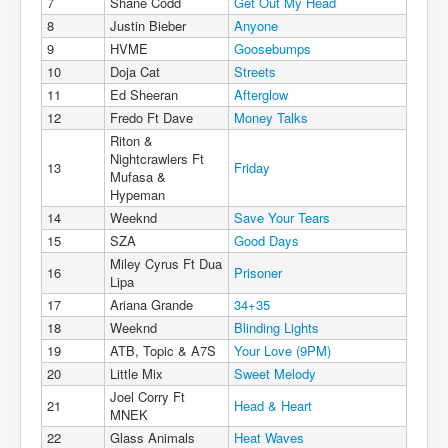
7
Shane Codd
Get Out My Head
8
Justin Bieber
Anyone
9
HVME
Goosebumps
10
Doja Cat
Streets
11
Ed Sheeran
Afterglow
12
Fredo Ft Dave
Money Talks
Riton &
Nightcrawlers Ft
13
Friday
Mufasa &
Hypeman
14
Weeknd
Save Your Tears
15
SZA
Good Days
Miley Cyrus Ft Dua
16
Prisoner
Lipa
17
Ariana Grande
34+35
18
Weeknd
Blinding Lights
19
ATB, Topic & A7S
Your Love (9PM)
20
Little Mix
Sweet Melody
Joel Corry Ft
21
Head & Heart
MNEK
22
Glass Animals
Heat Waves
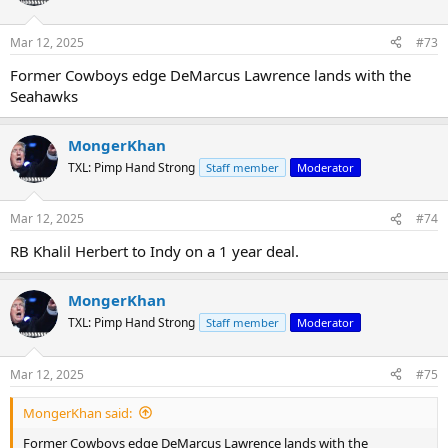
Mar 12, 2025
#73
Former Cowboys edge DeMarcus Lawrence lands with the
Seahawks
MongerKhan
TXL: Pimp Hand Strong
Staff member
Moderator
Mar 12, 2025
#74
RB Khalil Herbert to Indy on a 1 year deal.
MongerKhan
TXL: Pimp Hand Strong
Staff member
Moderator
Mar 12, 2025
#75
MongerKhan said:
Former Cowboys edge DeMarcus Lawrence lands with the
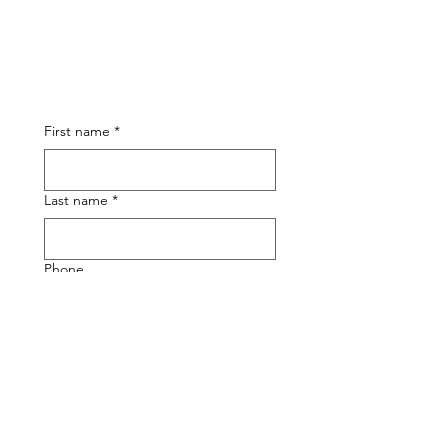
First name
*
Last name
*
Phone
Email
*
Submit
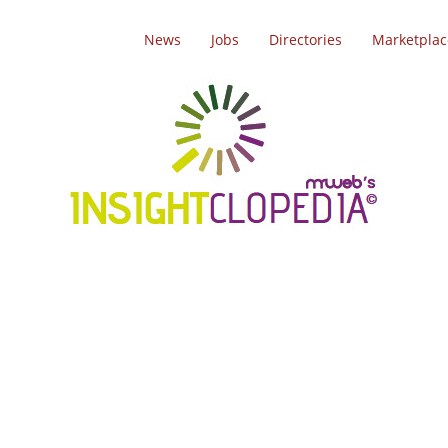
News
Jobs
Directories
Marketplac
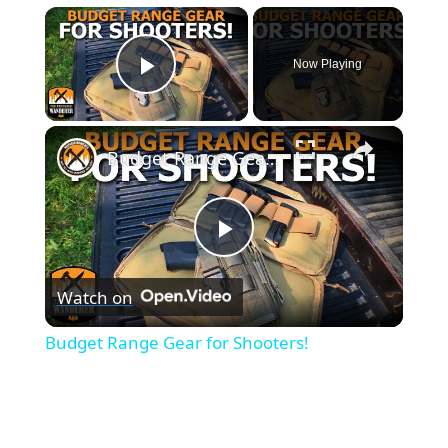
×
Now Playing
Play Video
×
Budget Range Gear for Shooters!
Play
Watch on
Video
Budget Range Gear for Shooters!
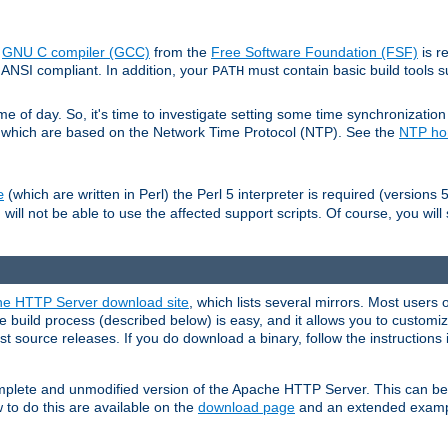
e
GNU C compiler (GCC)
from the
Free Software Foundation (FSF)
is r
ANSI compliant. In addition, your
must contain basic build tools 
PATH
 of day. So, it's time to investigate setting some time synchronization 
 which are based on the Network Time Protocol (NTP). See the
NTP h
(which are written in Perl) the Perl 5 interpreter is required (versions 5
e
 will not be able to use the affected support scripts. Of course, you will 
e HTTP Server download site
, which lists several mirrors. Most users 
 build process (described below) is easy, and it allows you to customiz
est source releases. If you do download a binary, follow the instructions
 complete and unmodified version of the Apache HTTP Server. This can b
 to do this are available on the
download page
and an extended exampl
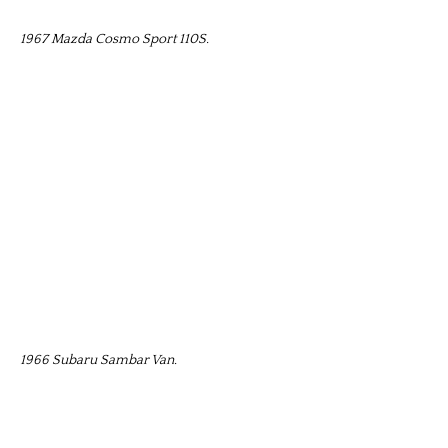
1967 Mazda Cosmo Sport 110S.
1966 Subaru Sambar Van.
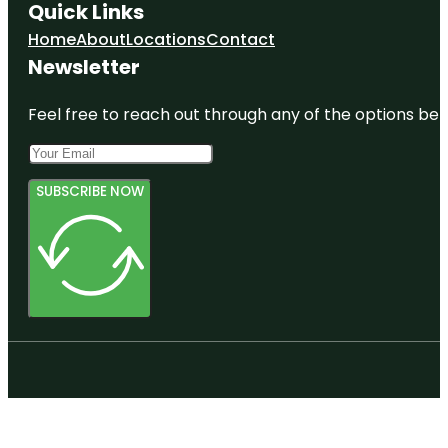
Quick Links
Home
About
Locations
Contact
Newsletter
Feel free to reach out through any of the options belo
SUBSCRIBE NOW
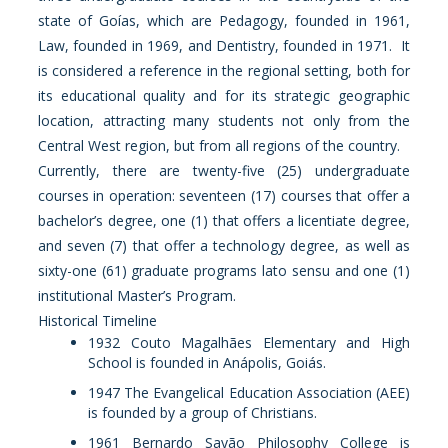
state of Goías, which are Pedagogy, founded in 1961,
Law, founded in 1969, and Dentistry, founded in 1971. It
is considered a reference in the regional setting, both for
its educational quality and for its strategic geographic
location, attracting many students not only from the
Central West region, but from all regions of the country.
Currently, there are twenty-five (25) undergraduate
courses in operation: seventeen (17) courses that offer a
bachelor’s degree, one (1) that offers a licentiate degree,
and seven (7) that offer a technology degree, as well as
sixty-one (61) graduate programs lato sensu and one (1)
institutional Master’s Program.
Historical Timeline
1932 Couto Magalhães Elementary and High
School is founded in Anápolis, Goiás.
1947 The Evangelical Education Association (AEE)
is founded by a group of Christians.
1961 Bernardo Sayão Philosophy College is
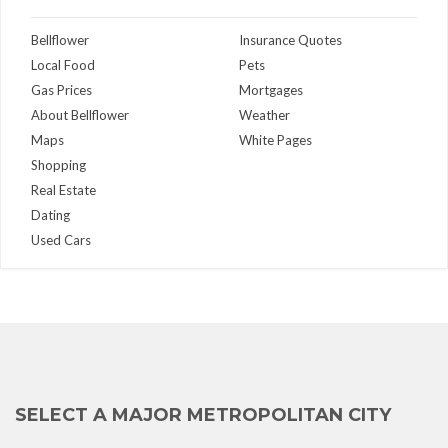
Bellflower
Insurance Quotes
Local Food
Pets
Gas Prices
Mortgages
About Bellflower
Weather
Maps
White Pages
Shopping
Real Estate
Dating
Used Cars
SELECT A MAJOR METROPOLITAN CITY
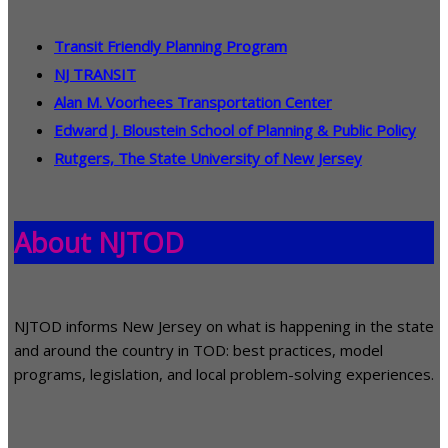
Transit Friendly Planning Program
NJ TRANSIT
Alan M. Voorhees Transportation Center
Edward J. Bloustein School of Planning & Public Policy
Rutgers, The State University of New Jersey
About NJTOD
NJTOD informs New Jersey on what is happening in the state
and around the country in TOD: best practices, model
programs, legislation, and local problem-solving experiences.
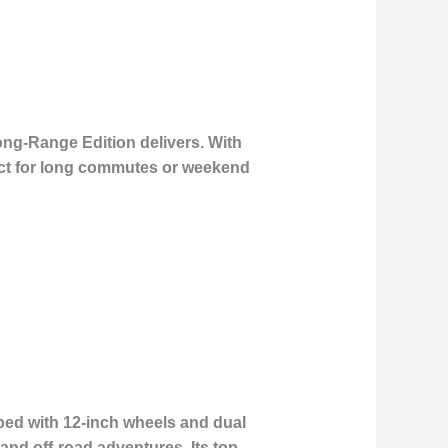
ong-Range Edition delivers. With
fect for long commutes or weekend
ped with 12-inch wheels and dual
and off-road adventures. Its top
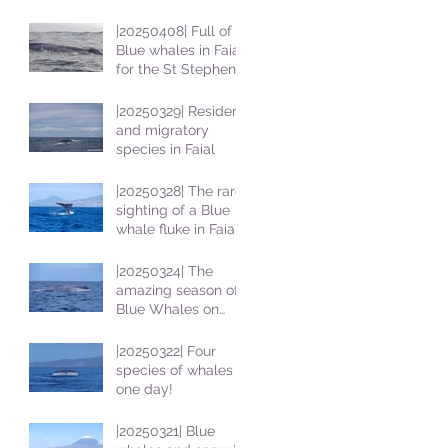
|20250408| Full of
Blue whales in Faial
for the St Stephens
School students
|20250329| Resident
and migratory
species in Faial
|20250328| The rare
sighting of a Blue
whale fluke in Faial
|20250324| The
amazing season of
Blue Whales on
Faial
|20250322| Four
species of whales in
one day!
|20250321| Blue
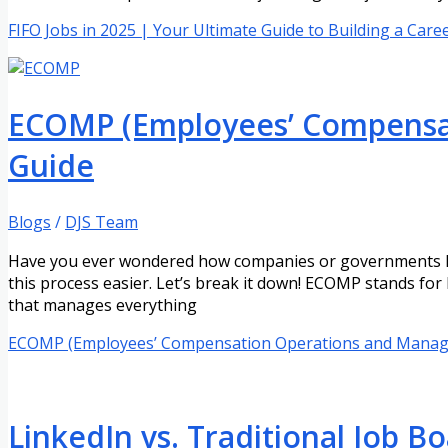
FIFO Jobs in 2025 | Your Ultimate Guide to Building a Care
ECOMP (Employees’ Compensat
Guide
Blogs
/
DJS Team
Have you ever wondered how companies or governments hel
this process easier. Let’s break it down! ECOMP stands f
that manages everything
ECOMP (Employees’ Compensation Operations and Manage
LinkedIn vs. Traditional Job Bo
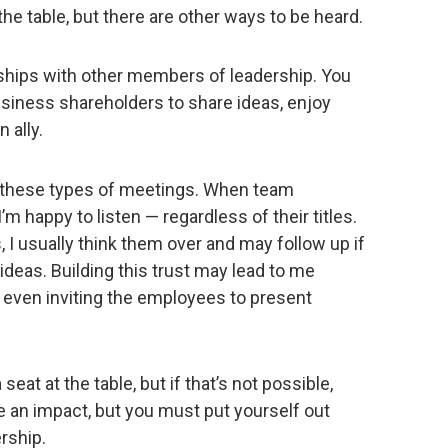
t the table, but there are other ways to be heard.
onships with other members of leadership. You
siness shareholders to share ideas, enjoy
 ally.
 these types of meetings. When team
 happy to listen — regardless of their titles.
 I usually think them over and may follow up if
deas. Building this trust may lead to me
r even inviting the employees to present
 seat at the table, but if that’s not possible,
an impact, but you must put yourself out
ership.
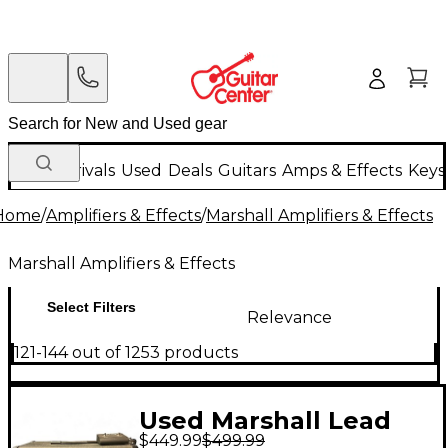
New Arrivals
Used
Deals
Guitars
Amps & Effects
Keys
Home
/
Amplifiers & Effects
/
Marshall Amplifiers & Effects
Marshall Amplifiers & Effects
Select Filters
Relevance
121-144 out of 1253 products
Used Marshall Lead
$449.99
$499.99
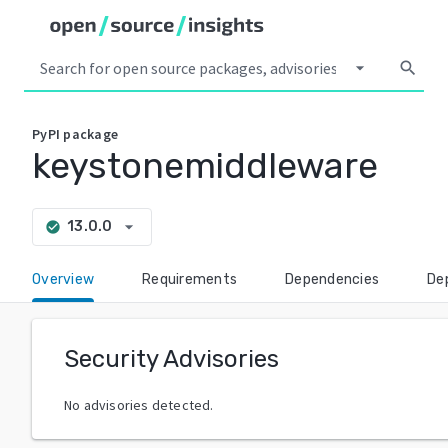
arrow_drop_down
search
PyPI
package
keystonemiddleware
arrow_drop_down
13.0.0
check_circle
Overview
Requirements
Dependencies
De
Security Advisories
No advisories detected.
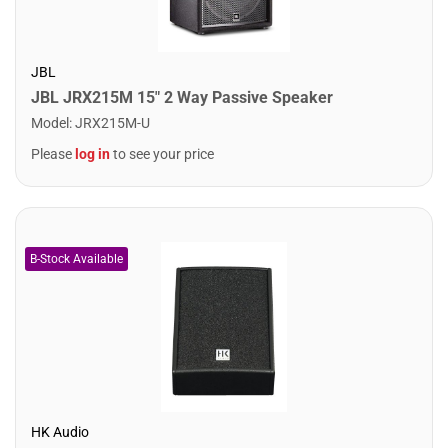
JBL
JBL JRX215M 15" 2 Way Passive Speaker
Model
:
JRX215M-U
Please
log in
to see your price
HK Audio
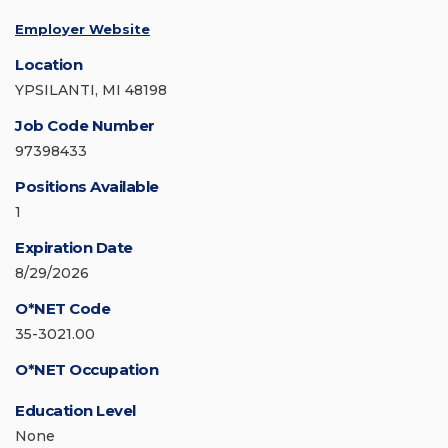
Employer Website
Location
YPSILANTI, MI 48198
Job Code Number
97398433
Positions Available
1
Expiration Date
8/29/2026
O*NET Code
35-3021.00
O*NET Occupation
Education Level
None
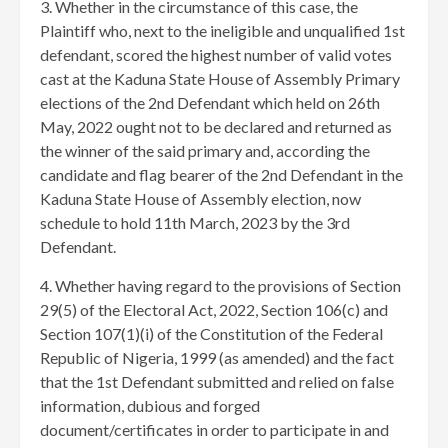
3. Whether in the circumstance of this case, the
Plaintiff who, next to the ineligible and unqualified 1st
defendant, scored the highest number of valid votes
cast at the Kaduna State House of Assembly Primary
elections of the 2nd Defendant which held on 26th
May, 2022 ought not to be declared and returned as
the winner of the said primary and, according the
candidate and flag bearer of the 2nd Defendant in the
Kaduna State House of Assembly election, now
schedule to hold 11th March, 2023 by the 3rd
Defendant.
4. Whether having regard to the provisions of Section
29(5) of the Electoral Act, 2022, Section 106(c) and
Section 107(1)(i) of the Constitution of the Federal
Republic of Nigeria, 1999 (as amended) and the fact
that the 1st Defendant submitted and relied on false
information, dubious and forged
document/certificates in order to participate in and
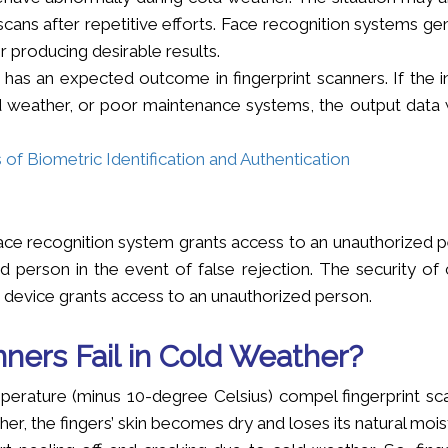
cans after repetitive efforts. Face recognition systems ge
 producing desirable results.
 has an expected outcome in fingerprint scanners. If the i
d weather, or poor maintenance systems, the output data w
f Biometric Identification and Authentication
face recognition system grants access to an unauthorized p
 person in the event of false rejection. The security of c
device grants access to an unauthorized person.
ners Fail in Cold Weather?
erature (minus 10-degree Celsius) compel fingerprint sc
er, the fingers’ skin becomes dry and loses its natural mois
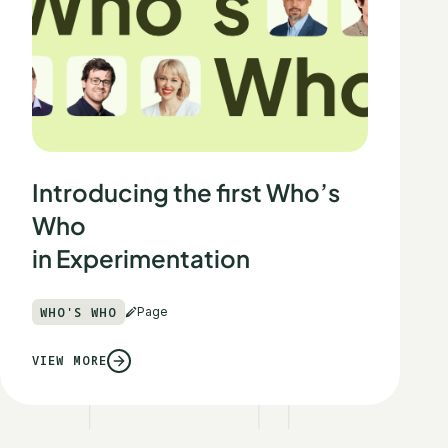
Introducing the first Who’s
Who
in Experimentation
WHO'S WHO
Page
VIEW MORE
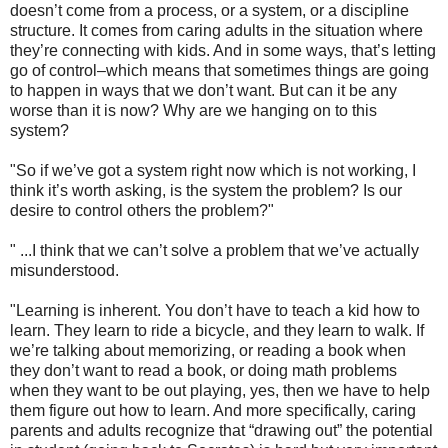
doesn’t come from a process, or a system, or a discipline
structure. It comes from caring adults in the situation where
they’re connecting with kids. And in some ways, that’s letting
go of control–which means that sometimes things are going
to happen in ways that we don’t want. But can it be any
worse than it is now? Why are we hanging on to this
system?
"So if we’ve got a system right now which is not working, I
think it’s worth asking, is the system the problem? Is our
desire to control others the problem?"
" ...I think that we can’t solve a problem that we’ve actually
misunderstood.
"Learning is inherent. You don’t have to teach a kid how to
learn. They learn to ride a bicycle, and they learn to walk. If
we’re talking about memorizing, or reading a book when
they don’t want to read a book, or doing math problems
when they want to be out playing, yes, then we have to help
them figure out how to learn. And more specifically, caring
parents and adults recognize that “drawing out” the potential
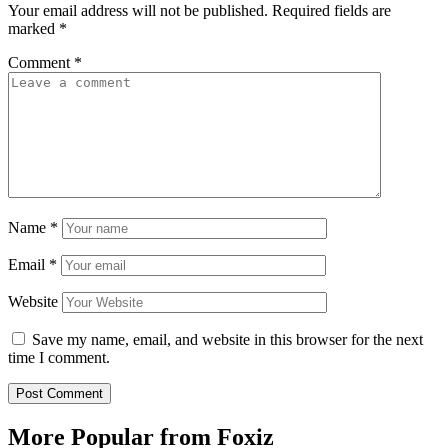
Your email address will not be published.
Required fields are
marked
*
Comment
*
Name
*
Email
*
Website
Save my name, email, and website in this browser for the next
time I comment.
More Popular from Foxiz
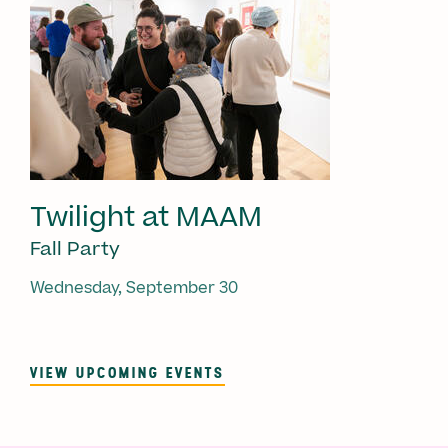
Twilight at MAAM
Fall Party
Wednesday, September 30
VIEW UPCOMING EVENTS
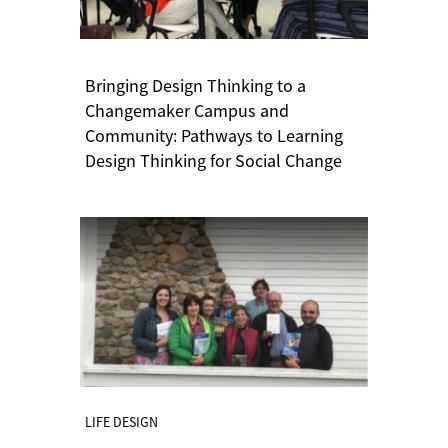
Bringing Design Thinking to a
Changemaker Campus and
Community: Pathways to Learning
Design Thinking for Social Change
LIFE DESIGN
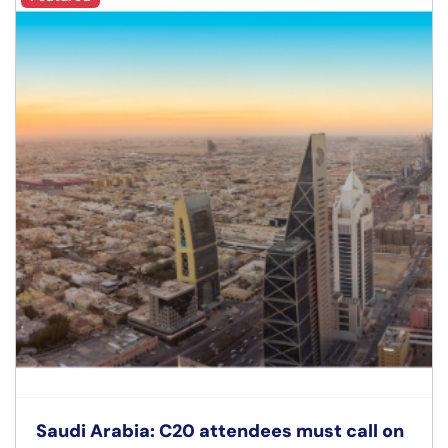
Saudi Arabia: C20 attendees must call on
━━━
## EXERCISE BRIEF
Only the lines above from the one with "candidate and flag" to the one with "has an expected" should be printed, both included and exactly as written; no picture belongs in the copy.

## ANSWER TO THIS PROBLEM
candidate and flag bearer of the 2nd Defendant in the
Kaduna State House of Assembly election, now
schedule to hold 11th March, 2023 by the 3rd
Defendant.
4. Whether having regard to the provisions of Section
29(5) of the Electoral Act, 2022, Section 106(c) and
Section 107(1)(i) of the Constitution of the Federal
Republic of Nigeria, 1999 (as amended) and the fact
that the 1st Defendant submitted and relied on false
information, dubious and forged
document/certificates in order to participate in and
cans after repetitive efforts. Face recognition systems ge
 producing desirable results.
 has an expected outcome in fingerprint scanners. If the i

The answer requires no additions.